The Jackson Women’s Health Organization is owned by the flamboyant Diane Derzis who has abortion clinics in Georgia, Mississippi, and Virginia.
Three of her attorneys argued that the justices should not hear the Mississippi case because it “does not squarely present the question of whether admitting privileges requirements in general are constitutional.”
By this they were alluding to the fact that a different panel of the 5th circuit had reached a different conclusion: it upheld the requirement that abortionists have admitting privileges at a hospital within 30 miles of the abortion clinic. In their 34-page opinion, delivered in March 2014, Judges Edith Jones, Catharina Haynes, and Jennifer Walker Elrod carefully outlined why the provision was not an “undue burden” on the right to abortion.
But according to the three lawyers, since that panel “has upheld a different state’s admitting privileges law [Texas’s], when the consequences of that law would not have resulted in the closing of every abortion clinic in the state,” then “If the (Supreme) Court would like to consider the constitutionality of admitting privileges laws generally, it should await a case that presents that question.”

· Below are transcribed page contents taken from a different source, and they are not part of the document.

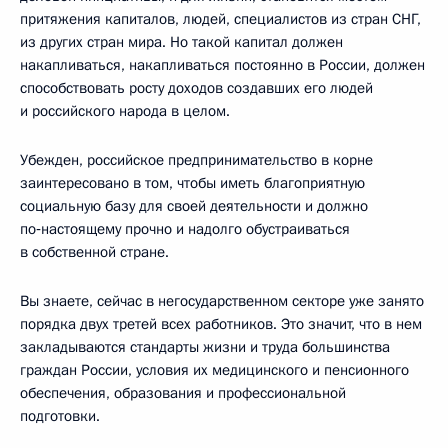
притяжения капиталов, людей, специалистов из стран СНГ,
из других стран мира. Но такой капитал должен
накапливаться, накапливаться постоянно в России, должен
способствовать росту доходов создавших его людей
и российского народа в целом.
Убежден, российское предпринимательство в корне
заинтересовано в том, чтобы иметь благоприятную
социальную базу для своей деятельности и должно
по‑настоящему прочно и надолго обустраиваться
в собственной стране.
Вы знаете, сейчас в негосударственном секторе уже занято
порядка двух третей всех работников. Это значит, что в нем
закладываются стандарты жизни и труда большинства
граждан России, условия их медицинского и пенсионного
обеспечения, образования и профессиональной
подготовки.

They also argued that “state officials are wrong to assert that abortion clinic physicians should be required to obtain hospital admitting privileges because physicians in outpatient surgical clinics are required to have them,” according to Emily Wagster of the Associated Press.
“Mississippi physicians who provide similar or less safe surgical procedures in their offices, such as colonoscopy, hernia repair, hemorrhoidectomy, and dilation and curettage, do not need admitting privileges,” according to Jackson Women’s Health Organization’s brief to the court. “Mississippi physicians can even provide surgery with general anesthesia in their offices without having admitting privileges.”